Collected data =>
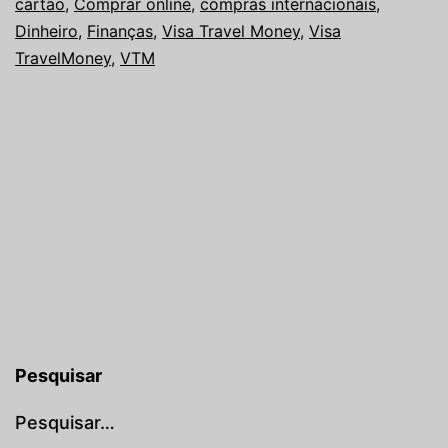
cartão
,
Comprar online
,
compras internacionais
,
Dinheiro
,
Finanças
,
Visa Travel Money
,
Visa
TravelMoney
,
VTM
Pesquisar
Pesquisar…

YOUR TASK =>
With the pictures excluded, the records are to be reproduced exactly.

OUTPUT BELOW =>
cartão
,
Comprar online
,
compras internacionais
,
Dinheiro
,
Finanças
,
Visa Travel Money
,
Visa
TravelMoney
,
VTM
Pesquisar
Pesquisar…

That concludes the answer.